Un conductor de autobús de 65 años ha conseguido que el Tribunal Superior de Justicia de Cataluña le reconozca una incapacidad permanente total, después de que la Seguridad Social le retirara la incapacidad permanente absoluta que cobraba desde 2019.
El tribunal no le devuelve la absoluta, pero sí considera que sus dolencias son incompatibles con volver a conducir autobuses, por los riesgos que implica su puesto de trabajo.
El caso afecta a Benigno, conductor de autobús de profesión, a quien el Instituto Nacional de la Seguridad Social reconoció en agosto de 2019 una incapacidad permanente absoluta derivada de enfermedad común. Esta prestación suponía el 100% de una base reguladora de 2.593,99 euros, con efectos desde el 30 de junio de ese mismo año.

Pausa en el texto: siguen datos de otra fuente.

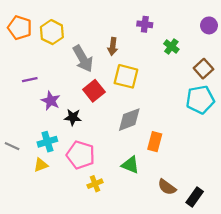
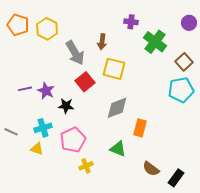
green cross: (171, 46) -> (155, 42), size x1.6
purple line: (30, 80) -> (25, 89), moved
pink pentagon: (81, 155) -> (73, 140), turned 30
yellow triangle: (41, 165) -> (37, 149), turned 40

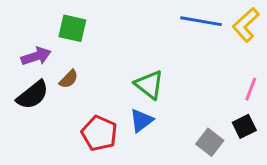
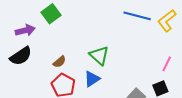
green square: (72, 28) -> (51, 14), turned 36
brown semicircle: (69, 79) -> (59, 62), moved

Por qué la Seguridad Social retiró la pensión de incapacidad permanente absoluta
La incapacidad permanente puede ser revisada por la Seguridad Social cuando entiende que el estado de salud del beneficiario ha mejorado. Aunque muchas veces se habla de pensiones vitalicias, la realidad es que estas prestaciones pueden cambiar si el Tribunal Médico aprecia una evolución favorable.
En este caso, la Seguridad Social inició una revisión del grado de incapacidad y decidió retirar la pensión. La administración sostuvo que el trabajador presentaba un “trastorno por consumo de THC” y un “trastorno de ansiedad generalizada”, pero “sin limitación funcional actualmente”.
¿Y qué hizo el conductor? Reclamó. Primero presentó una reclamación, que fue desestimada. Después acudió a los tribunales, aunque el Juzgado de lo Social número 27 de Barcelona dio inicialmente la razón al INSS.
La situación dio un giro cuando el caso llegó al Tribunal Superior de Justicia de Cataluña, que revisó los informes médicos y puso el foco en un documento clave: el informe del servicio de Medicina del Trabajo de TMB.
El informe médico de TMB que cambió el criterio del tribunal catalán
Tras recibir el alta de la Seguridad Social, el trabajador acudió al servicio médico de la empresa dentro del protocolo de reincorporación. Allí se detectó que sufría síndrome de apnea obstructiva del sueño, en tratamiento con CPAP, con un índice de apnea-hipopnea de 16,4.
Además, constaba un resultado positivo en tóxicos en orina, con “cannabis positivo y cocaína positivo”. Por este motivo, el servicio de prevención concluyó que, “dados los riesgos que comporta su puesto de trabajo”, no estaba en condiciones de conducir un autobús de forma temporal. Vamos, que no era una cuestión menor.
Estos son los datos principales que recoge la resolución:
| Aspecto del caso | Dato reconocido en la sentencia |
|---|---|
| Profesión habitual | Conductor de autobús |
| Prestación inicial | Incapacidad permanente absoluta |
| Base reguladora | 2.593,99 euros |
| Nueva prestación reconocida | Incapacidad permanente total |
| Efectos económicos | Desde el 1 de diciembre de 2020 |
El tribunal entiende que no procede devolverle la incapacidad permanente absoluta, ya que sus lesiones no le impiden realizar trabajos sedentarios o actividades donde el esfuerzo físico sea irrelevante.
Cuánto cobrará el conductor tras recuperar la incapacidad permanente total
La Sala sí considera, sin embargo, que sus patologías son incompatibles con su profesión habitual. La sentencia destaca la “evidente incompatibilidad entre la actividad de conductor y las conclusiones alcanzadas por el servicio interno de medicina en el trabajo”.
Para llegar a esta conclusión, el tribunal tuvo en cuenta varios elementos:
- La profesión habitual del trabajador era la de conductor de autobús.
- El puesto exige condiciones de seguridad especialmente estrictas.
- Las dolencias debían valorarse de forma conjunta, no aislada.
Por lo tanto, el TSJ de Cataluña estima parcialmente el recurso, revoca la sentencia anterior y declara al conductor en situación de incapacidad permanente total. El INSS deberá abonarle una pensión equivalente al 75% de la base reguladora de 2.593,99 euros, con los descuentos que procedan.